The following is the first part of the sermon I preached today, Palm Sunday 2021, at Cooks Point United Methodist Church. Maybe it will resonate with you…maybe there is something about your story that you are ready to change. God bless…
Things to Come
FOCUS: We begin a final journey with Jesus, but find it is not the end, but the beginning of a walk with the Resurrected Lord.
CHANGING YOUR STORY
Last week we talked about changing our story, taking the promises of God and stepping into them, claiming them as our story, too. Sometimes we change the hand we’ve been dealt — like when we grow up in an abusive or drug-filled home and decide that this generational curse stops with us. Or maybe we decide to change the way we think, and decide we will serve in the kingdom of God and not in the kingdom of this world.

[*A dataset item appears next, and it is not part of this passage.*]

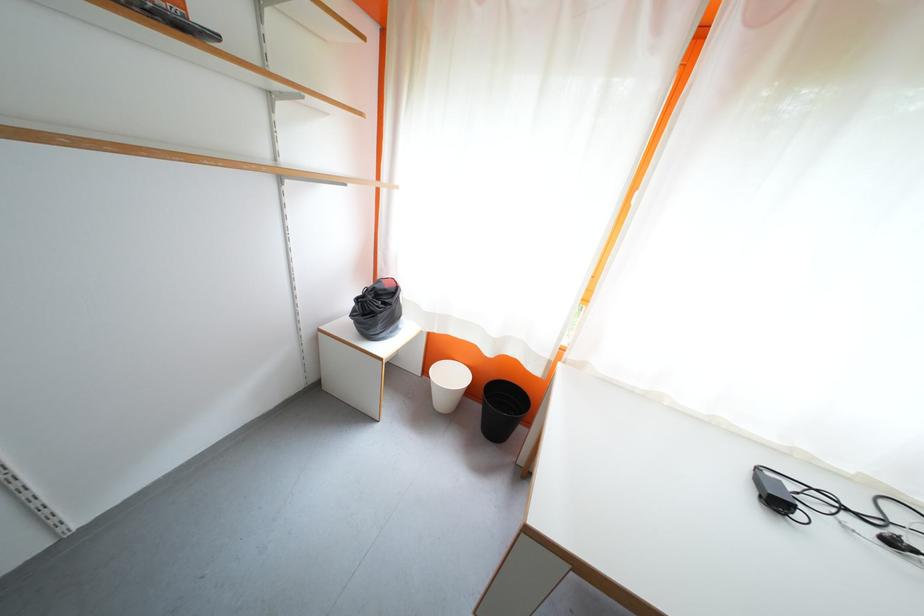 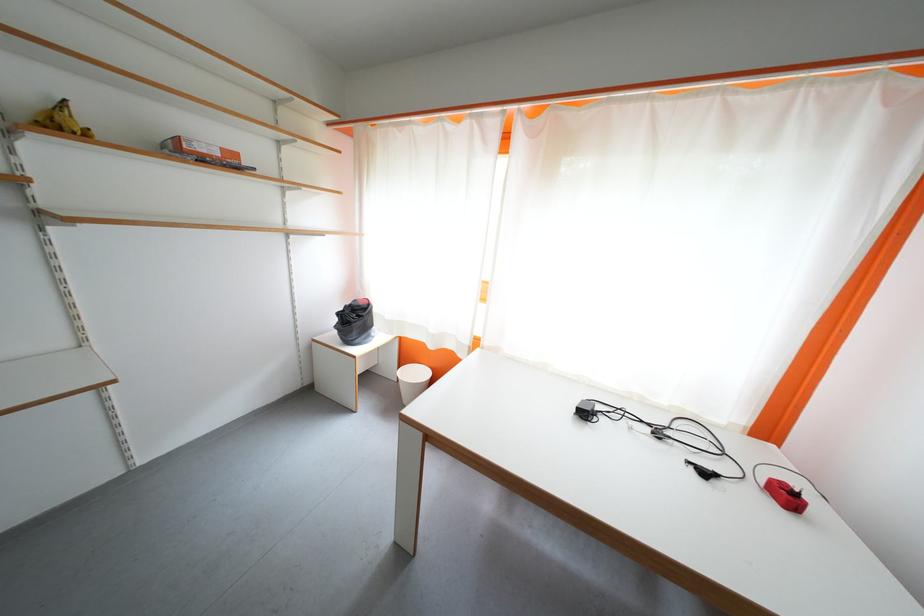 Locate, in the second image, the point that corresponds to (496,355) in the first image.

(440, 350)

We can be transformed by the renewing of our mind rather than be conformed to the world. (Romans 12: 1-2)
This is a special day for me, and I’m glad to be here with all of you here and for those who might hear this later. Early one morning in 1981, I went to church for the first time as a volunteer, as a seeker, as someone who wanted to know more about what was going on. I grew up in the church, but I hadn’t been part of a church since I left home. I was single, and living in an apartment with a roommate.

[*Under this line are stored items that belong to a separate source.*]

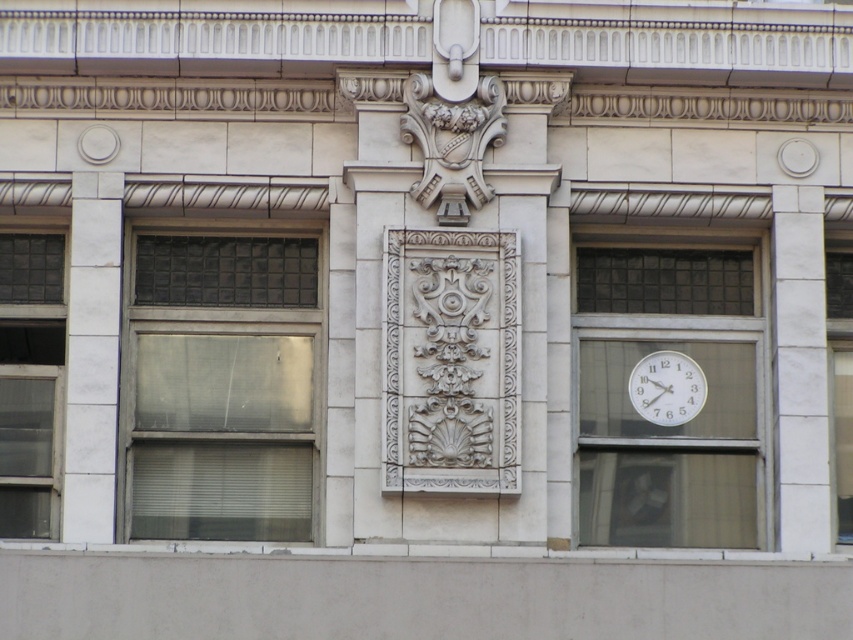 You are standing in front of the building and want to take a photo of the white glass clock at right and the clear glass window at left. Which object will appear larger in your photo?

The white glass clock at right will appear larger in the photo because it is closer to you than the clear glass window at left.

You are an architect analyzing the building facade. You notice the matte glass window at left and the white glossy clock at upper right. Which object is wider?

The white glossy clock at upper right is wider than the matte glass window at left.

You are an architect analyzing the building facade. You need to determine the spatial relationship between the white glass clock at right and the clear glass window at left. Which object is located to the right of the other?

The white glass clock at right is positioned on the right side of the clear glass window at left, meaning the white glass clock at right is to the right of the clear glass window at left. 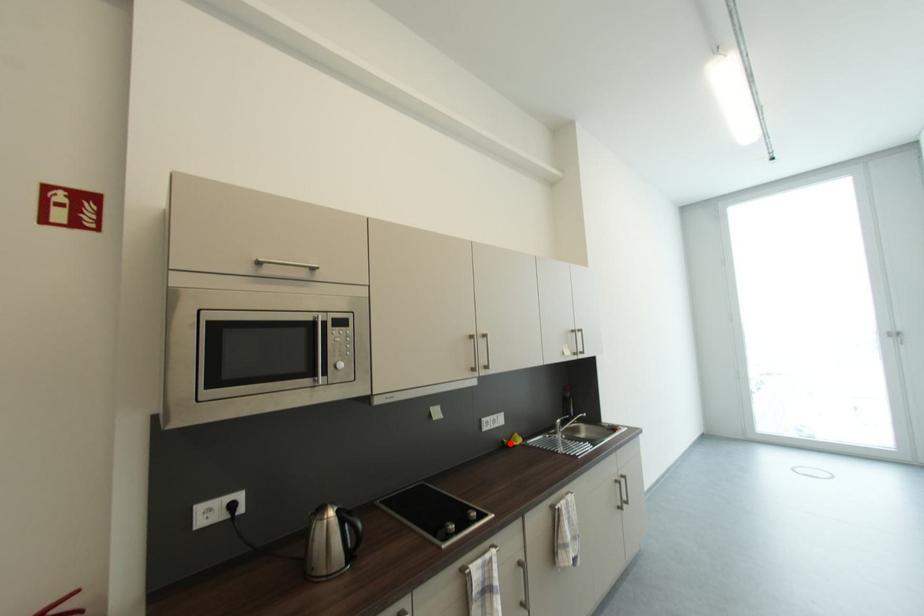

One night we had some folks over for dinner and I cooked and we set the table and it looked nice.
My roommate Will said something like: ‘This looks great! We should say grace over this! Frank, why don’t you pray before we start?”
I was surprised. We didn’t do that. And I looked at him and said no.
“Okay, I will, then,” he said.
I didn’t hear what he said or much of anything for a while. I was a little shocked that I had such a strong reaction to being asked to pray. I didn’t know where I stood with God. I told people I was “agnostic”, but I didn’t really know what that meant and it sounded kinda cool and I liked that because I was a young man in my mid 20s.
I realized I didn’t know what I believed in, and I wasn’t going to make pretend about something that important. So that started me on a journey.
Several months later I went to an early morning service at St. Peter’s Episcopal Church in Pasadena – early enough so that I would not run into anyone I knew – and began a pilgrimage which is still ongoing.
It was Palm Sunday. Kids came in waving palm branches and there were hymns I’d never heard and there was a festiveness, a celebration, that I wasn’t used to from my church experiences.
I’ve told this story before elsewhere, and I’ll probably tell it again, because good stories, faith forming stories, life-changing stories, are worth telling and hearing again and again. Coming to church on that Palm Sunday 40 years ago began a process that changed my life and the lives of others, and maybe that can happen for somebody here today. So we tell these stories of the Gospel, we tell these stories of Jesus, and we tell stories of lives changed knowing that God is still in the life-changing business, and gives us a chance to join in the parade.